Task requirements: Where the line with "muerte de Marielle Franco" appears below, start writing out lines exactly, and finish with the line with "PE100管材的含义是什么", which is included; write out nothing else.

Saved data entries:
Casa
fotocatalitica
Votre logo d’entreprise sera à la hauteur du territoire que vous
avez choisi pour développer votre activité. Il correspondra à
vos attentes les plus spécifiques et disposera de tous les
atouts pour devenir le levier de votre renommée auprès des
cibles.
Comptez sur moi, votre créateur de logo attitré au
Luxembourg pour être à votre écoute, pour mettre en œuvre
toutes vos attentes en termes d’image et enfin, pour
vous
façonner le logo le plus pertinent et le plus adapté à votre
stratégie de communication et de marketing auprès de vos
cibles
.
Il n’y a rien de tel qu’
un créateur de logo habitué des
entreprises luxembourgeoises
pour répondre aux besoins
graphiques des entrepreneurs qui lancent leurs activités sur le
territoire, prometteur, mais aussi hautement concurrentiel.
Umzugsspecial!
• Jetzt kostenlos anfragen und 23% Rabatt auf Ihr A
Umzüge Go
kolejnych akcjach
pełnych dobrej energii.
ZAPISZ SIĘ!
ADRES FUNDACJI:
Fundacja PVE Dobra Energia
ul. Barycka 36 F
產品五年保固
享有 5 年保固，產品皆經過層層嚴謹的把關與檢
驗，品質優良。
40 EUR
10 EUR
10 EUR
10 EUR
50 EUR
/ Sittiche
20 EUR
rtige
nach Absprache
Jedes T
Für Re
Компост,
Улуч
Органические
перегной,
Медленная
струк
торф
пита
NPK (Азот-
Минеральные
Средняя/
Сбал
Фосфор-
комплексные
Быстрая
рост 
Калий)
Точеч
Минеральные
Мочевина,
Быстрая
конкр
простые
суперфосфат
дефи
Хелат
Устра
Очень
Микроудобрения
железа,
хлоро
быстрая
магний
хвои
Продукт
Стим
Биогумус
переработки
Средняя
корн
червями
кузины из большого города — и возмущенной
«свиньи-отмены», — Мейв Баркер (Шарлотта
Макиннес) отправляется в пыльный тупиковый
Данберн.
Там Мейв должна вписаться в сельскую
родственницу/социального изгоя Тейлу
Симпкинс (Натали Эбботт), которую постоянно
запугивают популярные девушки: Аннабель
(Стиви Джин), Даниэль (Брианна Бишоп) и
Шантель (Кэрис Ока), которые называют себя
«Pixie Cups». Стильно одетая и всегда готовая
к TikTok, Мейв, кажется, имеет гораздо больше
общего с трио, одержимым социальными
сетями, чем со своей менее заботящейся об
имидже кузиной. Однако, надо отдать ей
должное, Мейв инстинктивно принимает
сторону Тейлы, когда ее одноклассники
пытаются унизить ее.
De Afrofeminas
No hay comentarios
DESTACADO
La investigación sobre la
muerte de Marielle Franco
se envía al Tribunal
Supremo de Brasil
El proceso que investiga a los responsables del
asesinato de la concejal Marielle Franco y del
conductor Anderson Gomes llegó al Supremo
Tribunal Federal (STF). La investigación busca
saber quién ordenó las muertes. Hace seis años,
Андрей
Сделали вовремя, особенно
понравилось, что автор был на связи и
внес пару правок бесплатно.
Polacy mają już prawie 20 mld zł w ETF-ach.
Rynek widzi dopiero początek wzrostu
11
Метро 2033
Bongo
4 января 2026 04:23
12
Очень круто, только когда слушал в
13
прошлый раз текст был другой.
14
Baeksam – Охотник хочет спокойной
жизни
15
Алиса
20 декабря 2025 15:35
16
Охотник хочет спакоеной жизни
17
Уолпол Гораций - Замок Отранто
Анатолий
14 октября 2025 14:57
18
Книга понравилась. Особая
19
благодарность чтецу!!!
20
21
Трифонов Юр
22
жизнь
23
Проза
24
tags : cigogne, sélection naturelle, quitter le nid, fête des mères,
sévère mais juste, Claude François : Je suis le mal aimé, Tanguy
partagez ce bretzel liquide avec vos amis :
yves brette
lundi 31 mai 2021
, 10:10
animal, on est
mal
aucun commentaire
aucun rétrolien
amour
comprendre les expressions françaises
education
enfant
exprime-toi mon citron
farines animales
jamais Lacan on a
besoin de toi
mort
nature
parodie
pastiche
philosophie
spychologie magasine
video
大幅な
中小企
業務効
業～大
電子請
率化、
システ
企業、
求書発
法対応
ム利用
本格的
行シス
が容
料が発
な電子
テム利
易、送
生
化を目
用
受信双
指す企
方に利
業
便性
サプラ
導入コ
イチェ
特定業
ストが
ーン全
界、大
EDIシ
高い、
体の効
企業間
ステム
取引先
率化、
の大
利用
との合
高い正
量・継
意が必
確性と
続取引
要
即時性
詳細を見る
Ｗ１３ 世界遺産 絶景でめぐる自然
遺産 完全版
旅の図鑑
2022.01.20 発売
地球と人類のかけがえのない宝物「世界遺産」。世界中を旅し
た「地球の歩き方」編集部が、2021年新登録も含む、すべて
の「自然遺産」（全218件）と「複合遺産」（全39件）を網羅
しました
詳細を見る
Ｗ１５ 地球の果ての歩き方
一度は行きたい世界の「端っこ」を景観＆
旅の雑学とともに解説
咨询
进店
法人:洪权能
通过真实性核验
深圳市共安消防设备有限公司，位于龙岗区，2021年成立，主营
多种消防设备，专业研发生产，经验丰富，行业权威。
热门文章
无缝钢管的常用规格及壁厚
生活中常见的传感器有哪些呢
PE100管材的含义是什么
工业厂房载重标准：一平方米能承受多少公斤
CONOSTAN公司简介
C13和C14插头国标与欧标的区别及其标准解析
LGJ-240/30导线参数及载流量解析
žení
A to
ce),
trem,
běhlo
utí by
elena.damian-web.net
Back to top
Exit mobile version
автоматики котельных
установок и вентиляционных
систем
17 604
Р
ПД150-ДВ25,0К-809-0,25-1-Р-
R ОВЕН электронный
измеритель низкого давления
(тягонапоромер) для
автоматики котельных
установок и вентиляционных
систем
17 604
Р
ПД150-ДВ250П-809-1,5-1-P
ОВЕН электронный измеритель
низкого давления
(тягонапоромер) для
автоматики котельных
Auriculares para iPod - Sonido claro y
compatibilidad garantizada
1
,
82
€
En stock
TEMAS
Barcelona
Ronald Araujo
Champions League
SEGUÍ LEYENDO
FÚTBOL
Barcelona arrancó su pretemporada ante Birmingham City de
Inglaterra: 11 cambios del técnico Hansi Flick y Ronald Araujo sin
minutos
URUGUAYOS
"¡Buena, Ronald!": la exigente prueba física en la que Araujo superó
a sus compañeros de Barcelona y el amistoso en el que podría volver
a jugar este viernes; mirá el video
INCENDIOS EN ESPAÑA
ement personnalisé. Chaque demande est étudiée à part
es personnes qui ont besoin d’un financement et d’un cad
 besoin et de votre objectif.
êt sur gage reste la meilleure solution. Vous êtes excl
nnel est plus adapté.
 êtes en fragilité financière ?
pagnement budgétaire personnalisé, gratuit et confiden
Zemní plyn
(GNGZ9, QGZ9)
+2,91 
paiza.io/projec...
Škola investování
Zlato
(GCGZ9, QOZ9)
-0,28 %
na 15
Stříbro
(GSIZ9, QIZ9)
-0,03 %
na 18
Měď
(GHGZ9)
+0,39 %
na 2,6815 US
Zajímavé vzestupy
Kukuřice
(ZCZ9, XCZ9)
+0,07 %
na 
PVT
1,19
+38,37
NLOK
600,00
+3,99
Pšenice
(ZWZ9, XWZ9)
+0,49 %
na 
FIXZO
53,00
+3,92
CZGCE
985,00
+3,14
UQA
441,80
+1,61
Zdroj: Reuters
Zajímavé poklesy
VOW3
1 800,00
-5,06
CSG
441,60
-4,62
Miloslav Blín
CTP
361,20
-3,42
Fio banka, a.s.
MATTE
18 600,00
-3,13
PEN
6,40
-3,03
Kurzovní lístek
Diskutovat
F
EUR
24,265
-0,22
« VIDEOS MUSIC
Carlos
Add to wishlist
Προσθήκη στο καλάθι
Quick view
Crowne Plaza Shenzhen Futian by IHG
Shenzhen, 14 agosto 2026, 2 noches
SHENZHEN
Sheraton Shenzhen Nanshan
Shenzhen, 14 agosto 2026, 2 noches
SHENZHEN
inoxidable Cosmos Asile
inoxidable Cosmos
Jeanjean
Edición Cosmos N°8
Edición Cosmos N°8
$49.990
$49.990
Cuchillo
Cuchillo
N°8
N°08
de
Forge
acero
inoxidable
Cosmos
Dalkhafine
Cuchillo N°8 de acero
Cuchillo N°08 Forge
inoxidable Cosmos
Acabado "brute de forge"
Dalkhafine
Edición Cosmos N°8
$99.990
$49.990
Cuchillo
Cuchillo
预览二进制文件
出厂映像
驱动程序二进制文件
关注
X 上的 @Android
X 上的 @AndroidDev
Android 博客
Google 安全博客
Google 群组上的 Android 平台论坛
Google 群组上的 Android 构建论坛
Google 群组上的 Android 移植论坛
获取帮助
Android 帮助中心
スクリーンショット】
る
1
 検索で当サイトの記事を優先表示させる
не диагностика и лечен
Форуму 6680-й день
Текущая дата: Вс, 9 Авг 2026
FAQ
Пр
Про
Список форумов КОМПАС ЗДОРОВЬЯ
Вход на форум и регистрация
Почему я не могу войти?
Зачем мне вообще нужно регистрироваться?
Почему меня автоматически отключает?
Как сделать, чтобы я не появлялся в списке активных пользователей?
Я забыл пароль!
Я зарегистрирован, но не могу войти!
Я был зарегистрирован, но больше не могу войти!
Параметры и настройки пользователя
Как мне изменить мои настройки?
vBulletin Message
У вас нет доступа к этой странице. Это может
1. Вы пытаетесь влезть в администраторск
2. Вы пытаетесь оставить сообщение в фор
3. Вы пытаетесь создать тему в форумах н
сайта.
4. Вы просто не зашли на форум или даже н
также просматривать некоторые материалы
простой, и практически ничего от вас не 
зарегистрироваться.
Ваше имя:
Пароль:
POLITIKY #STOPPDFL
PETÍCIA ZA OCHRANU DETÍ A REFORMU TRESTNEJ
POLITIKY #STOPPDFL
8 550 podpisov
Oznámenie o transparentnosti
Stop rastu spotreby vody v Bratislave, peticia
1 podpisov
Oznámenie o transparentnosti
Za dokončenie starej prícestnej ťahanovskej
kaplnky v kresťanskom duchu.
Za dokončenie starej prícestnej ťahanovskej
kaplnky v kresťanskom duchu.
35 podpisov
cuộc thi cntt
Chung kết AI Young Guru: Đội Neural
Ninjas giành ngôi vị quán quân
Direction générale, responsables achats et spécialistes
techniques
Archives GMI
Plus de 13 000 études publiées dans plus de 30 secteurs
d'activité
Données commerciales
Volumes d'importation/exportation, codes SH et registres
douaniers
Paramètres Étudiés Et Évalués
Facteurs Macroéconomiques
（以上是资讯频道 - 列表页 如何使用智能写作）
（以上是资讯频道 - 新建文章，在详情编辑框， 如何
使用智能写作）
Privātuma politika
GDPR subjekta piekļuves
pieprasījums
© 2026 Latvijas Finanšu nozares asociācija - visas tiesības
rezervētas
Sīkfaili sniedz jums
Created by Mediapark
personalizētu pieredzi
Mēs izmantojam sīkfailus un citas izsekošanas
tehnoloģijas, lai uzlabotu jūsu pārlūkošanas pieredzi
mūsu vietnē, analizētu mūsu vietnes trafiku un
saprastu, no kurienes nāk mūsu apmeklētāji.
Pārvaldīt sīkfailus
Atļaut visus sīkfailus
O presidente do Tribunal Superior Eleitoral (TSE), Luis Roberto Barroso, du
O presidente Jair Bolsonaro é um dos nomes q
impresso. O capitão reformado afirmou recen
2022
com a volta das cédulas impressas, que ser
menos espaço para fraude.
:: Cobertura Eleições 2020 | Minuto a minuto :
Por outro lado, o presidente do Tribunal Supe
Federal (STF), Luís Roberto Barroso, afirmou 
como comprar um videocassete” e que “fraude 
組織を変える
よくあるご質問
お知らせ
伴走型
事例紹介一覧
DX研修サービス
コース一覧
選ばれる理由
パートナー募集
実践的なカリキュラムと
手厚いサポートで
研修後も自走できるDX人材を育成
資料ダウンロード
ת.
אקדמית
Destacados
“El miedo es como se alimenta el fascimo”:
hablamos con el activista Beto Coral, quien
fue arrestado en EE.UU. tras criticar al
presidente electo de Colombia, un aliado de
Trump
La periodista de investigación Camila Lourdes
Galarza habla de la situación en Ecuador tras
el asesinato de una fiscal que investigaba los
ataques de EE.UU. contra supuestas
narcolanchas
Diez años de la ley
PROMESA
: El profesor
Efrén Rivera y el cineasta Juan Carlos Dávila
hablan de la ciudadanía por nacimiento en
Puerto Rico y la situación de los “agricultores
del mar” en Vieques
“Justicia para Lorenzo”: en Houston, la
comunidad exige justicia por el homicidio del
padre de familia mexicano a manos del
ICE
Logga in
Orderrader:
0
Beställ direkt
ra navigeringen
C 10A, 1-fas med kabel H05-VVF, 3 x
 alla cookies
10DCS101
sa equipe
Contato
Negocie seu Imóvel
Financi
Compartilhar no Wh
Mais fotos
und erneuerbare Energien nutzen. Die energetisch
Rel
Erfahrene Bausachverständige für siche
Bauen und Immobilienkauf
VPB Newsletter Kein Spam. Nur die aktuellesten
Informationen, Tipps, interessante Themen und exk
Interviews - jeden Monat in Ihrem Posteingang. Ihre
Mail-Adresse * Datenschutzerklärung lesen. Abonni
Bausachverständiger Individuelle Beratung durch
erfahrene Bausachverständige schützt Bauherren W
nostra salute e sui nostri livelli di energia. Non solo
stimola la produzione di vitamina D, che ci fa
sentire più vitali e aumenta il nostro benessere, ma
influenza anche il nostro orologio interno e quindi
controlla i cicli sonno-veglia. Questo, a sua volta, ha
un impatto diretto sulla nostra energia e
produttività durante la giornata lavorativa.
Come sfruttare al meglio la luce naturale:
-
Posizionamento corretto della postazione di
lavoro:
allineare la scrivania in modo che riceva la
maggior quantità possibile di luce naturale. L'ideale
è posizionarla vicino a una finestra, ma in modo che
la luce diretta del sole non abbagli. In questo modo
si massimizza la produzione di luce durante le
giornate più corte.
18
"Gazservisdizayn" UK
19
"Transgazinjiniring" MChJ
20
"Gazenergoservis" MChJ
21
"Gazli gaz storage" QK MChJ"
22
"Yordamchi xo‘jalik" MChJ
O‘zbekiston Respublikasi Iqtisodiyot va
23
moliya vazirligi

Response:
muerte de Marielle Franco
se envía al Tribunal
Supremo de Brasil
El proceso que investiga a los responsables del
asesinato de la concejal Marielle Franco y del
conductor Anderson Gomes llegó al Supremo
Tribunal Federal (STF). La investigación busca
saber quién ordenó las muertes. Hace seis años,
Андрей
Сделали вовремя, особенно
понравилось, что автор был на связи и
внес пару правок бесплатно.
Polacy mają już prawie 20 mld zł w ETF-ach.
Rynek widzi dopiero początek wzrostu
11
Метро 2033
Bongo
4 января 2026 04:23
12
Очень круто, только когда слушал в
13
прошлый раз текст был другой.
14
Baeksam – Охотник хочет спокойной
жизни
15
Алиса
20 декабря 2025 15:35
16
Охотник хочет спакоеной жизни
17
Уолпол Гораций - Замок Отранто
Анатолий
14 октября 2025 14:57
18
Книга понравилась. Особая
19
благодарность чтецу!!!
20
21
Трифонов Юр
22
жизнь
23
Проза
24
tags : cigogne, sélection naturelle, quitter le nid, fête des mères,
sévère mais juste, Claude François : Je suis le mal aimé, Tanguy
partagez ce bretzel liquide avec vos amis :
yves brette
lundi 31 mai 2021
, 10:10
animal, on est
mal
aucun commentaire
aucun rétrolien
amour
comprendre les expressions françaises
education
enfant
exprime-toi mon citron
farines animales
jamais Lacan on a
besoin de toi
mort
nature
parodie
pastiche
philosophie
spychologie magasine
video
大幅な
中小企
業務効
業～大
電子請
率化、
システ
企業、
求書発
法対応
ム利用
本格的
行シス
が容
料が発
な電子
テム利
易、送
生
化を目
用
受信双
指す企
方に利
業
便性
サプラ
導入コ
イチェ
特定業
ストが
ーン全
界、大
EDIシ
高い、
体の効
企業間
ステム
取引先
率化、
の大
利用
との合
高い正
量・継
意が必
確性と
続取引
要
即時性
詳細を見る
Ｗ１３ 世界遺産 絶景でめぐる自然
遺産 完全版
旅の図鑑
2022.01.20 発売
地球と人類のかけがえのない宝物「世界遺産」。世界中を旅し
た「地球の歩き方」編集部が、2021年新登録も含む、すべて
の「自然遺産」（全218件）と「複合遺産」（全39件）を網羅
しました
詳細を見る
Ｗ１５ 地球の果ての歩き方
一度は行きたい世界の「端っこ」を景観＆
旅の雑学とともに解説
咨询
进店
法人:洪权能
通过真实性核验
深圳市共安消防设备有限公司，位于龙岗区，2021年成立，主营
多种消防设备，专业研发生产，经验丰富，行业权威。
热门文章
无缝钢管的常用规格及壁厚
生活中常见的传感器有哪些呢
PE100管材的含义是什么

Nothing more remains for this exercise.